Limawaktu.id, Kota Cimahi – Ada yang berbeda dilakukan para penari di Kota Cimahi. Pasalnya, para penari yang tergabung dalam 17 Sanggar berjumlah seribu orang secara serempak membawakan Tarian Cimahi Campernik, yang digelar Dewan Kebudayaan Kota Cimahi (DKKC) untuk Memperingati HUT ke-80 Kemerdekaan Republik Indonesia, di Pedestrian Alun-alun Kota Cimahi, Minggu, 24 Agustus 2025.
Ketua Komite Tari DKKC Ganda Sasmita menyebutkan, sebelum pelaksanaannya ada 19 sanggar yang menyatakan untuk ikut mengerahkan anggotanya, namun karena dengan berbagai alasan, pada pelaksanaannya baru 17 sanggar saja yang ikut serta dalam Tarian kolosal Cimahi Campernik kali ini.
“Alhamdulillah pelaksanaanya bisa beralan dengan lancar, tujuan dari tarian kolosal ini untuk meningkatkan kebersamaan antar sanggar di Kota Cimahi, untuk melestarikan dan meningkatkan lagi kreasi dibidang tari,” sebut Ganda.
Menurutnya, kegiatan ini dilakukan dengan cara swadaya dari DKKC dan sanggar yang ada di Kota Cimahi dengan dukungan dari Disbudparpora dan Pemerintah Kota Cimahi.

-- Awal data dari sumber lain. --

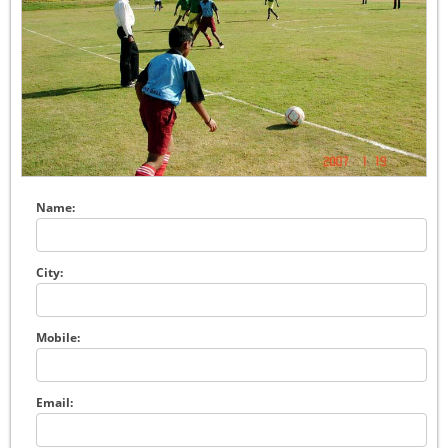
Name:
City:
Mobile:
Email:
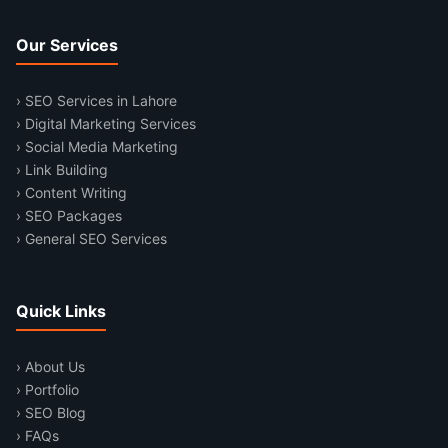
Our Services
› SEO Services in Lahore
› Digital Marketing Services
› Social Media Marketing
› Link Building
› Content Writing
› SEO Packages
› General SEO Services
Quick Links
› About Us
› Portfolio
› SEO Blog
› FAQs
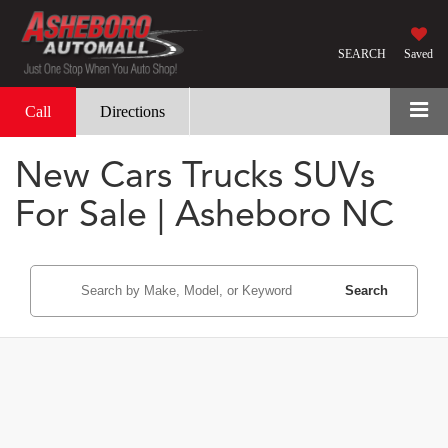
SEARCH
Saved
Call
Directions
New Cars Trucks SUVs
For Sale | Asheboro NC
Search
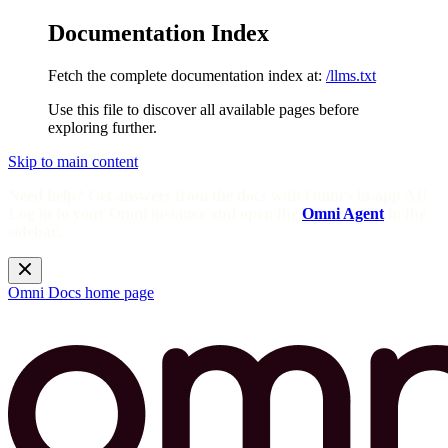
Documentation Index
Fetch the complete documentation index at:
/llms.txt
Use this file to discover all available pages before
exploring further.
Skip to main content
Need help? Get answers from the docs with Omni's in-app AI!
Log in to your Omni instance and open the
Omni Agent
in the
sidebar.
Omni Docs
home page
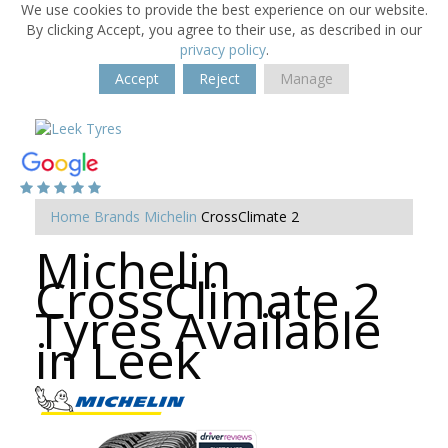
We use cookies to provide the best experience on our website.
By clicking Accept, you agree to their use, as described in our
privacy policy
.
Accept
Reject
Manage
Home
Brands
Michelin
CrossClimate 2
Michelin
CrossClimate 2
Tyres Available
in Leek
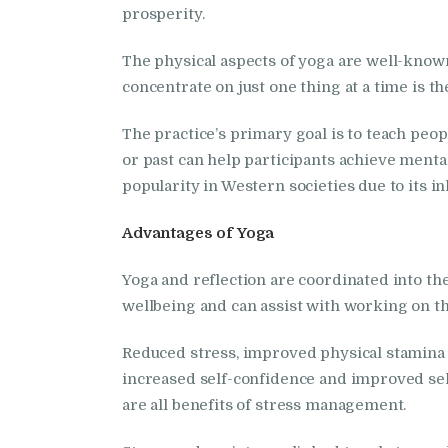
prosperity.
The physical aspects of yoga are well-known 
concentrate on just one thing at a time is t
The practice’s primary goal is to teach pe
or past can help participants achieve mental 
popularity in Western societies due to its in
Advantages of Yoga
Yoga and reflection are coordinated into t
wellbeing and can assist with working on th
Reduced stress, improved physical stamina a
increased self-confidence and improved sel
are all benefits of stress management.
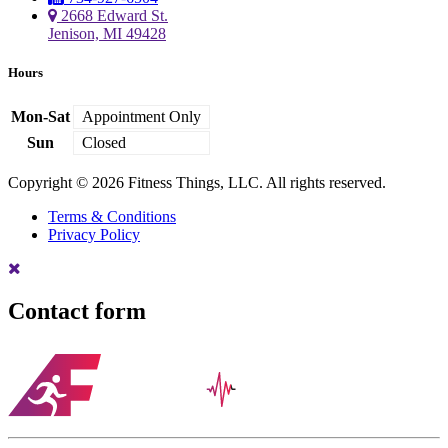
2668 Edward St.
Jenison, MI 49428
Hours
Mon-Sat
Appointment Only
Sun
Closed
Copyright © 2026 Fitness Things, LLC. All rights reserved.
Terms & Conditions
Privacy Policy
Contact form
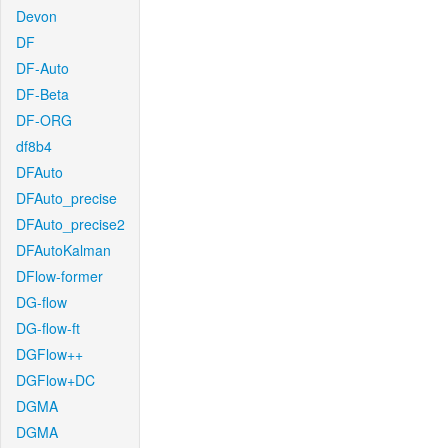
Devon
DF
DF-Auto
DF-Beta
DF-ORG
df8b4
DFAuto
DFAuto_precise
DFAuto_precise2
DFAutoKalman
DFlow-former
DG-flow
DG-flow-ft
DGFlow++
DGFlow+DC
DGMA
DGMA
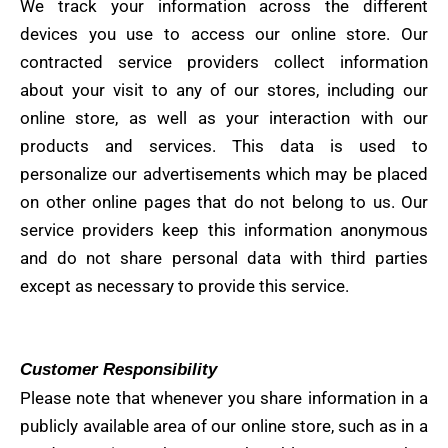
We track your information across the different
devices you use to access our online store. Our
contracted service providers collect information
about your visit to any of our stores, including our
online store, as well as your interaction with our
products and services. This data is used to
personalize our advertisements which may be placed
on other online pages that do not belong to us. Our
service providers keep this information anonymous
and do not share personal data with third parties
except as necessary to provide this service.
Customer Responsibility
Please note that whenever you share information in a
publicly available area of ​​our online store, such as in a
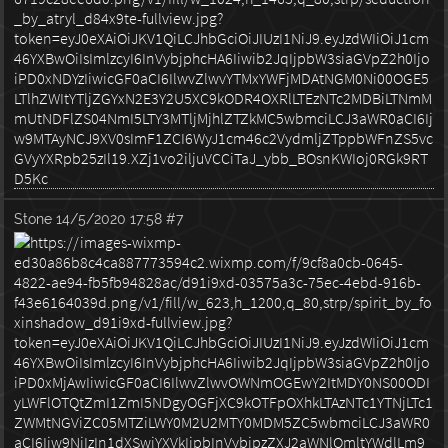
Stone
14/5/2020 17:58
#7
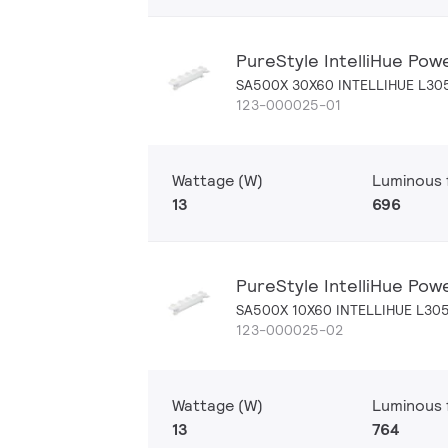
PureStyle IntelliHue Pow
SA500X 30X60 INTELLIHUE L30
123-000025-01
Wattage (W)
Luminous f
13
696
PureStyle IntelliHue Pow
SA500X 10X60 INTELLIHUE L30
123-000025-02
Wattage (W)
Luminous f
13
764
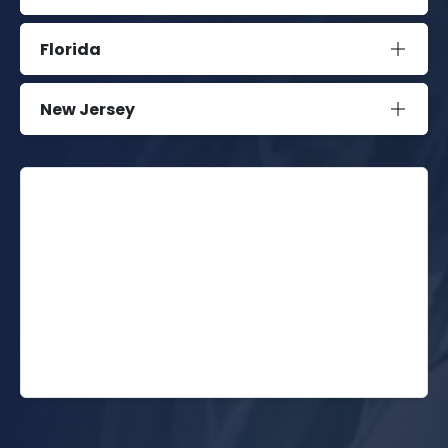
Florida
New Jersey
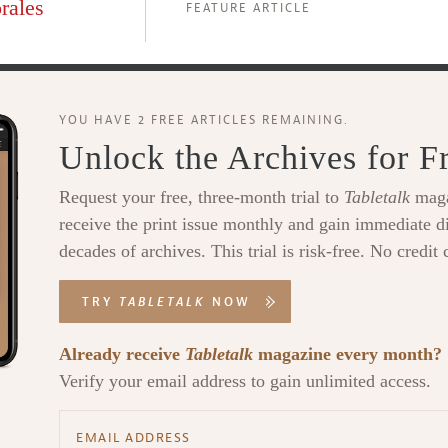
rales
FEATURE ARTICLE
YOU HAVE 2 FREE ARTICLES REMAINING.
Unlock the Archives for F
Request your free, three-month trial to
Tabletalk
maga
receive the print issue monthly and gain immediate di
decades of archives. This trial is risk-free. No credit 
TRY
TABLETALK
NOW
Already receive
Tabletalk
magazine every month?
Verify your email address to gain unlimited access.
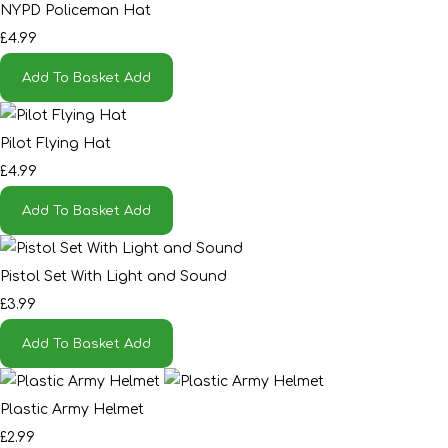
NYPD Policeman Hat
£4.99
Add To Basket
Add
Pilot Flying Hat
£4.99
Add To Basket
Add
Pistol Set With Light and Sound
£3.99
Add To Basket
Add
Plastic Army Helmet
£2.99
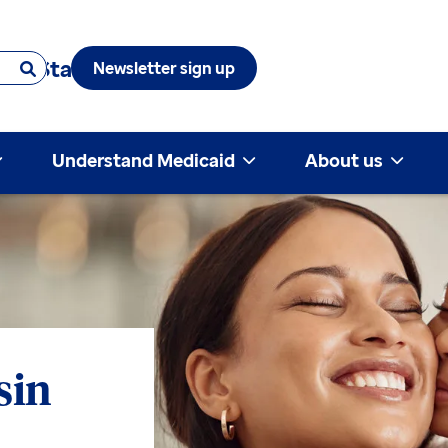
 & State
Newsletter sign up
Understand Medicaid
About us
sin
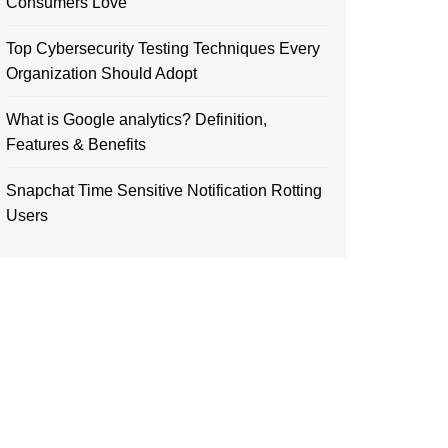
Consumers Love
Top Cybersecurity Testing Techniques Every
Organization Should Adopt
What is Google analytics? Definition,
Features & Benefits
Snapchat Time Sensitive Notification Rotting
Users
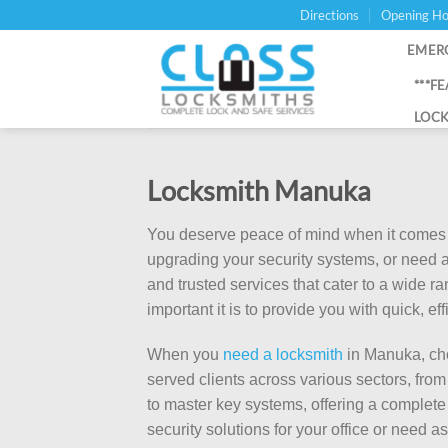
Skip
Directions
Opening Ho
to
EMER
content
***F
LOCK
Locksmith Manuka
You deserve peace of mind when it comes t
upgrading your security systems, or need a
and trusted services that cater to a wide 
important it is to provide you with quick, e
When you
need a locksmith
in Manuka, cho
served clients across various sectors, fr
to master key systems, offering a complete
security solutions for your office or need 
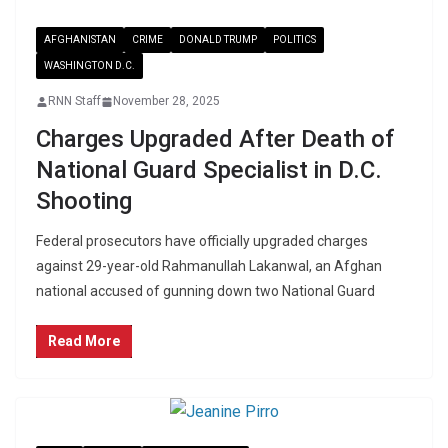
AFGHANISTAN
CRIME
DONALD TRUMP
POLITICS
WASHINGTON D.C.
RNN Staff
November 28, 2025
Charges Upgraded After Death of
National Guard Specialist in D.C.
Shooting
Federal prosecutors have officially upgraded charges
against 29-year-old Rahmanullah Lakanwal, an Afghan
national accused of gunning down two National Guard
Read More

“Kedepannya saya menginginkan kegiatan seperti ini agar lebih semarak lagi, terimakasih atas dukungan sanggar-sanggar yang sudah berpartisipasi,” katanya.
Dia berharap kedepan tariannya bisa lebih meriah lagi, lebih ekspresi, lebih kreasi lagi tanpa meninggalkan tarian tradisionalnya.
“Mudah-mudahan kedepan Pemerintah Kota bisa mensuprt dengan sgala sesuatunya,” harapnya.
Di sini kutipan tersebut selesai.